*** Opening Supplied material ***

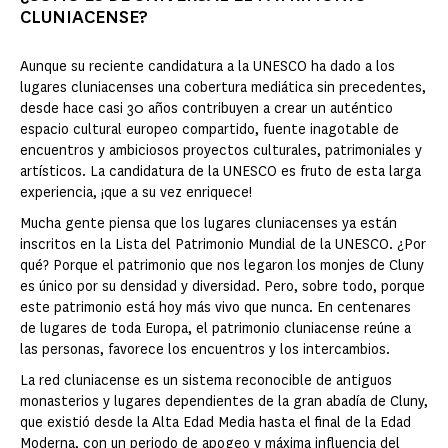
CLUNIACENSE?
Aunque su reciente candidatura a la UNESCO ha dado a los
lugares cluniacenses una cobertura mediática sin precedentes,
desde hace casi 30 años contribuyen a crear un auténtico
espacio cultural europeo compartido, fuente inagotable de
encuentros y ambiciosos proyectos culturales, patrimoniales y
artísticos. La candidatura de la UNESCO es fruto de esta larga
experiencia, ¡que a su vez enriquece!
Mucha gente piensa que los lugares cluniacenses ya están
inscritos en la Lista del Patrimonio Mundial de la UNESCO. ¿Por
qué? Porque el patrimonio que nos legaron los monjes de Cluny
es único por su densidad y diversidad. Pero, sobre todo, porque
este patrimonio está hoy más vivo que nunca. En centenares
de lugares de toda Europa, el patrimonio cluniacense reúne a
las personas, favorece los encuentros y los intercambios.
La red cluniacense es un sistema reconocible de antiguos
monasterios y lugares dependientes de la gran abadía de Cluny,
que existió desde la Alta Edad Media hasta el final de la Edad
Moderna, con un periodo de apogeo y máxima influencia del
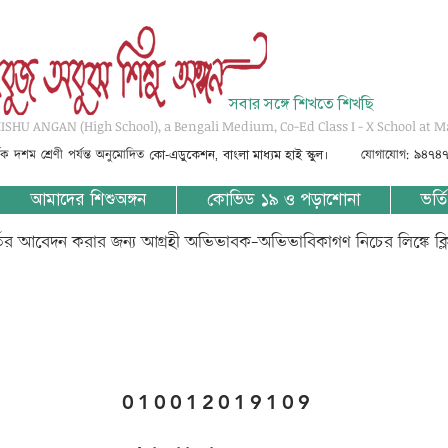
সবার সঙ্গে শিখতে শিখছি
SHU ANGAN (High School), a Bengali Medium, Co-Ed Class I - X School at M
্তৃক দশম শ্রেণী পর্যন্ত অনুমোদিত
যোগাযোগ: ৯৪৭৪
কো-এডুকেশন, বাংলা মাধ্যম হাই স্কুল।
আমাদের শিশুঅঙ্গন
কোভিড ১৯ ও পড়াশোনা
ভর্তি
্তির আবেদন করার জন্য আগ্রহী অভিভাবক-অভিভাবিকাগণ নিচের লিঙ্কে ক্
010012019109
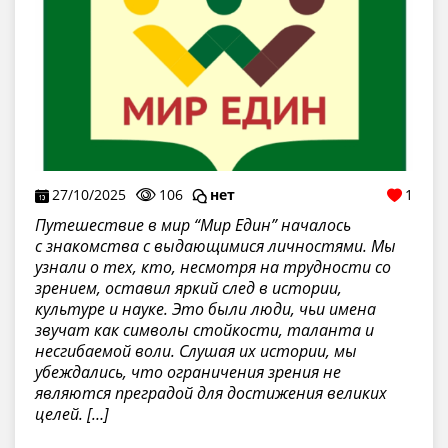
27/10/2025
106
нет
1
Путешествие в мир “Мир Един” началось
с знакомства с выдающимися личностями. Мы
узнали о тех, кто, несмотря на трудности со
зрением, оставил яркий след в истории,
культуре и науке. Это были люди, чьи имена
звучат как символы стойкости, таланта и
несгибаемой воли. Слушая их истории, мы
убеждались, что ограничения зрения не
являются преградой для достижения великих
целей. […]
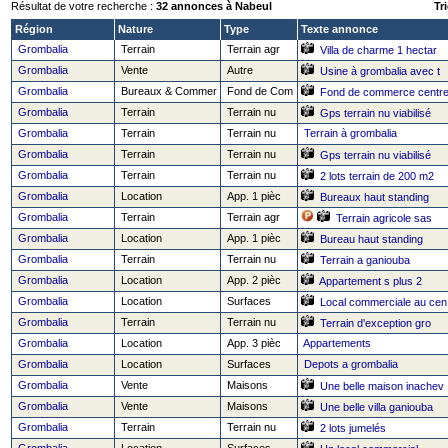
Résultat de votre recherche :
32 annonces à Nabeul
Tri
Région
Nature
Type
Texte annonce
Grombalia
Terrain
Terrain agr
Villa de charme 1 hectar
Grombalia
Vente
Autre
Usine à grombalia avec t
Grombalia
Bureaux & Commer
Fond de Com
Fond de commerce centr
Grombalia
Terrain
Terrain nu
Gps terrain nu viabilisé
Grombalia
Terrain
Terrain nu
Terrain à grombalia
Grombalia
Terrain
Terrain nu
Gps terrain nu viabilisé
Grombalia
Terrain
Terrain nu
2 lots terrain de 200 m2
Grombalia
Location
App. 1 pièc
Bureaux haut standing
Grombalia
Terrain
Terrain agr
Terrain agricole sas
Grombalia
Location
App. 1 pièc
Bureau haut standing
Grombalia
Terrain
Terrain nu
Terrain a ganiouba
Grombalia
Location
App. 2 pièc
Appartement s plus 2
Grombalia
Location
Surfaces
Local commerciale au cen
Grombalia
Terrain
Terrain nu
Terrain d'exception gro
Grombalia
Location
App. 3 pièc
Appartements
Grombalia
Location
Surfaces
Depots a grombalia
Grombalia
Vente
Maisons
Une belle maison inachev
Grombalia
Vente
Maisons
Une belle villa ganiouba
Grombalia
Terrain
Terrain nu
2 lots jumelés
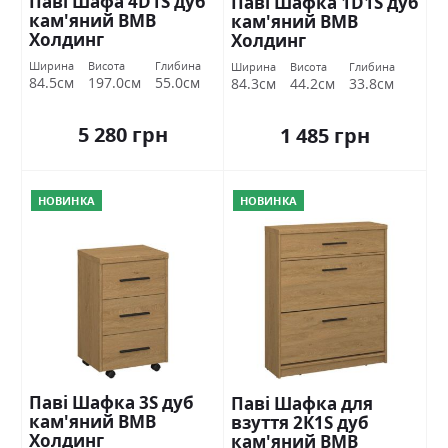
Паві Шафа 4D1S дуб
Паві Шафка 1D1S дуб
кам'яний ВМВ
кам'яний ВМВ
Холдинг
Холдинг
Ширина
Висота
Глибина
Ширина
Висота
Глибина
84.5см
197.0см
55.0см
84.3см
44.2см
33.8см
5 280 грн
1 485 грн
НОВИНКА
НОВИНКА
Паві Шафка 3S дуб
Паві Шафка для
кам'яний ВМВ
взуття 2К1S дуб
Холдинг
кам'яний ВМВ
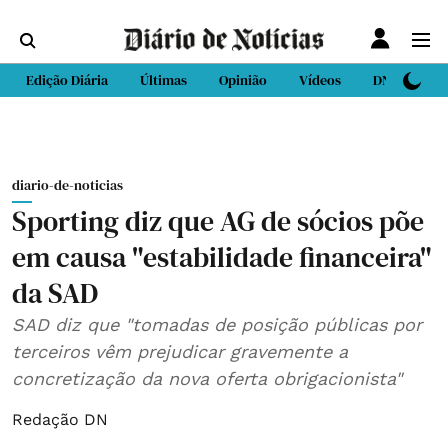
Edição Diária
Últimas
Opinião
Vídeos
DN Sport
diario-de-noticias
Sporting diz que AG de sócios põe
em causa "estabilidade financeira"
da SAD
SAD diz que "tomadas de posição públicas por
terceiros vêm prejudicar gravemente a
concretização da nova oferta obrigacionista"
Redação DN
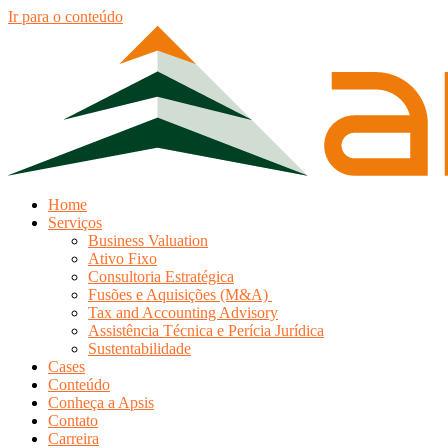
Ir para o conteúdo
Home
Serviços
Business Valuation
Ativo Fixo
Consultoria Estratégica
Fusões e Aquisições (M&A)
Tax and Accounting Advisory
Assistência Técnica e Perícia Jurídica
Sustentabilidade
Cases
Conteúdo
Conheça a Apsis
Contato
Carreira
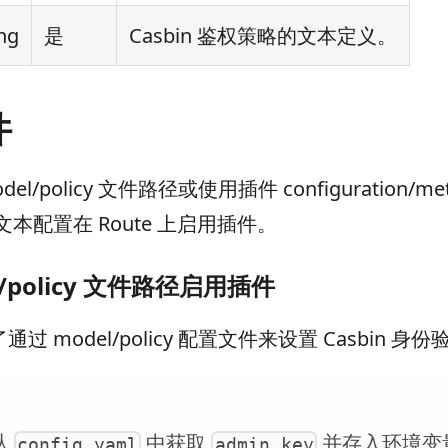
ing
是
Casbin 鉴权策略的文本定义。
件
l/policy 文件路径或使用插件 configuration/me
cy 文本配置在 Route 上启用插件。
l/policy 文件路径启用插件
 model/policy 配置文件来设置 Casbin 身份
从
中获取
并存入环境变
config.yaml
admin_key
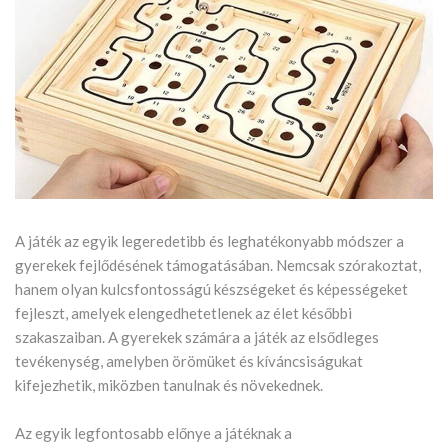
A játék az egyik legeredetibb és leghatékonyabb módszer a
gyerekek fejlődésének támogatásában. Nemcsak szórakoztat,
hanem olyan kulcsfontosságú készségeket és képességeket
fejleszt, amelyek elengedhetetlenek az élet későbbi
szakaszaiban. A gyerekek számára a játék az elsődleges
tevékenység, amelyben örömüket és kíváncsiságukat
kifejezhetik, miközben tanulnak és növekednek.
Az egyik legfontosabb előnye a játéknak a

*** Closing Supplied material ***

* _Task details_: The entries above must be output exactly, with every image left out.

* _Exercise output_:
CLUNIACENSE?
Aunque su reciente candidatura a la UNESCO ha dado a los
lugares cluniacenses una cobertura mediática sin precedentes,
desde hace casi 30 años contribuyen a crear un auténtico
espacio cultural europeo compartido, fuente inagotable de
encuentros y ambiciosos proyectos culturales, patrimoniales y
artísticos. La candidatura de la UNESCO es fruto de esta larga
experiencia, ¡que a su vez enriquece!
Mucha gente piensa que los lugares cluniacenses ya están
inscritos en la Lista del Patrimonio Mundial de la UNESCO. ¿Por
qué? Porque el patrimonio que nos legaron los monjes de Cluny
es único por su densidad y diversidad. Pero, sobre todo, porque
este patrimonio está hoy más vivo que nunca. En centenares
de lugares de toda Europa, el patrimonio cluniacense reúne a
las personas, favorece los encuentros y los intercambios.
La red cluniacense es un sistema reconocible de antiguos
monasterios y lugares dependientes de la gran abadía de Cluny,
que existió desde la Alta Edad Media hasta el final de la Edad
Moderna, con un periodo de apogeo y máxima influencia del
সবার সঙ্গে শিখতে শিখছি
SHU ANGAN (High School), a Bengali Medium, Co-Ed Class I - X School at M
্তৃক দশম শ্রেণী পর্যন্ত অনুমোদিত
যোগাযোগ: ৯৪৭৪
কো-এডুকেশন, বাংলা মাধ্যম হাই স্কুল।
আমাদের শিশুঅঙ্গন
কোভিড ১৯ ও পড়াশোনা
ভর্তি
্তির আবেদন করার জন্য আগ্রহী অভিভাবক-অভিভাবিকাগণ নিচের লিঙ্কে ক্
010012019109
27/10/2025
106
нет
1
Путешествие в мир “Мир Един” началось
с знакомства с выдающимися личностями. Мы
узнали о тех, кто, несмотря на трудности со
зрением, оставил яркий след в истории,
культуре и науке. Это были люди, чьи имена
звучат как символы стойкости, таланта и
несгибаемой воли. Слушая их истории, мы
убеждались, что ограничения зрения не
являются преградой для достижения великих
целей. […]
Résultat de votre recherche :
32 annonces à Nabeul
Tri
Région
Nature
Type
Texte annonce
Grombalia
Terrain
Terrain agr
Villa de charme 1 hectar
Grombalia
Vente
Autre
Usine à grombalia avec t
Grombalia
Bureaux & Commer
Fond de Com
Fond de commerce centr
Grombalia
Terrain
Terrain nu
Gps terrain nu viabilisé
Grombalia
Terrain
Terrain nu
Terrain à grombalia
Grombalia
Terrain
Terrain nu
Gps terrain nu viabilisé
Grombalia
Terrain
Terrain nu
2 lots terrain de 200 m2
Grombalia
Location
App. 1 pièc
Bureaux haut standing
Grombalia
Terrain
Terrain agr
Terrain agricole sas
Grombalia
Location
App. 1 pièc
Bureau haut standing
Grombalia
Terrain
Terrain nu
Terrain a ganiouba
Grombalia
Location
App. 2 pièc
Appartement s plus 2
Grombalia
Location
Surfaces
Local commerciale au cen
Grombalia
Terrain
Terrain nu
Terrain d'exception gro
Grombalia
Location
App. 3 pièc
Appartements
Grombalia
Location
Surfaces
Depots a grombalia
Grombalia
Vente
Maisons
Une belle maison inachev
Grombalia
Vente
Maisons
Une belle villa ganiouba
Grombalia
Terrain
Terrain nu
2 lots jumelés
Паві Шафа 4D1S дуб
Паві Шафка 1D1S дуб
кам'яний ВМВ
кам'яний ВМВ
Холдинг
Холдинг
Ширина
Висота
Глибина
Ширина
Висота
Глибина
84.5см
197.0см
55.0см
84.3см
44.2см
33.8см
5 280 грн
1 485 грн
НОВИНКА
НОВИНКА
Паві Шафка 3S дуб
Паві Шафка для
кам'яний ВМВ
взуття 2К1S дуб
Холдинг
кам'яний ВМВ
Edição Diária
Últimas
Opinião
Vídeos
DN Sport
diario-de-noticias
Sporting diz que AG de sócios põe
em causa "estabilidade financeira"
da SAD
SAD diz que "tomadas de posição públicas por
terceiros vêm prejudicar gravemente a
concretização da nova oferta obrigacionista"
Redação DN
Ir para o conteúdo
Home
Serviços
Business Valuation
Ativo Fixo
Consultoria Estratégica
Fusões e Aquisições (M&A)
Tax and Accounting Advisory
Assistência Técnica e Perícia Jurídica
Sustentabilidade
Cases
Conteúdo
Conheça a Apsis
Contato
Carreira
ing
是
Casbin 鉴权策略的文本定义。
件
l/policy 文件路径或使用插件 configuration/me
cy 文本配置在 Route 上启用插件。
l/policy 文件路径启用插件
 model/policy 配置文件来设置 Casbin 身份
从
中获取
并存入环境变
config.yaml
admin_key
A játék az egyik legeredetibb és leghatékonyabb módszer a
gyerekek fejlődésének támogatásában. Nemcsak szórakoztat,
hanem olyan kulcsfontosságú készségeket és képességeket
fejleszt, amelyek elengedhetetlenek az élet későbbi
szakaszaiban. A gyerekek számára a játék az elsődleges
tevékenység, amelyben örömüket és kíváncsiságukat
kifejezhetik, miközben tanulnak és növekednek.
Az egyik legfontosabb előnye a játéknak a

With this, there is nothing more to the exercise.